What you have to do —
Where does the string "braille" occur in the records? Copy each line that holds it.
= = = =
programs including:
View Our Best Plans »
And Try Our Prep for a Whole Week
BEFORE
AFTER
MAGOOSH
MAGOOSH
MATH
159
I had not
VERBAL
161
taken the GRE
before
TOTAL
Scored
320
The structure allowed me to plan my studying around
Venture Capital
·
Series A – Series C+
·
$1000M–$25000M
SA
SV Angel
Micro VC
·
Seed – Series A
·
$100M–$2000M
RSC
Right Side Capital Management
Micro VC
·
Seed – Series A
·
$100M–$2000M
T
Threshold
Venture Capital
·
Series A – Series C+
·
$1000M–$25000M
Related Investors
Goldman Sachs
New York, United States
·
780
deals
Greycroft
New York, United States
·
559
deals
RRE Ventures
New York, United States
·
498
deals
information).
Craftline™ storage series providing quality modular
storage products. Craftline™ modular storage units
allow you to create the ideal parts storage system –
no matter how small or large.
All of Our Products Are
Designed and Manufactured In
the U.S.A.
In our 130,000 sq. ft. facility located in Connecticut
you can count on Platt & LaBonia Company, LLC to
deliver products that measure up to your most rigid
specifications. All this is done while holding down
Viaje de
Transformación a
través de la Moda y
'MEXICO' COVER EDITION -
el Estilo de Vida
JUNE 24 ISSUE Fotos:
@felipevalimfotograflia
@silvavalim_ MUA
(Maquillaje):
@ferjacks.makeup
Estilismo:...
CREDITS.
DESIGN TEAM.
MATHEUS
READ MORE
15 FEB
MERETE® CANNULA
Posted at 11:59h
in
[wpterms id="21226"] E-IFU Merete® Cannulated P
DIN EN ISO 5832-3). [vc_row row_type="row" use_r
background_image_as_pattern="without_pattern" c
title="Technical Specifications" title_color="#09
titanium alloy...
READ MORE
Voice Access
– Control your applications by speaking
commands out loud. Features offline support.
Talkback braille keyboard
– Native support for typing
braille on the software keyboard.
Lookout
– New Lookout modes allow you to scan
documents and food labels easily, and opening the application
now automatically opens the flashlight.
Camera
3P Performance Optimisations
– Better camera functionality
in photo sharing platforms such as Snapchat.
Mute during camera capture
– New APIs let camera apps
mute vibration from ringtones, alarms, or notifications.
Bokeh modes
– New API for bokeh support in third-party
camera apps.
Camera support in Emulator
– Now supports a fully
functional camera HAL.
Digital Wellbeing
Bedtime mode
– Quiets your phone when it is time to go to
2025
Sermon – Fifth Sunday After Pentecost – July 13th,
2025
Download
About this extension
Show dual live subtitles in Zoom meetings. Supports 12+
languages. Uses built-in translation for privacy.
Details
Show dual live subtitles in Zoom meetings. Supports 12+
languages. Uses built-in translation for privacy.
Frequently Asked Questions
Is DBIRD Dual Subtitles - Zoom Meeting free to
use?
= = = =
Response to this exercise —
Talkback braille keyboard
braille on the software keyboard.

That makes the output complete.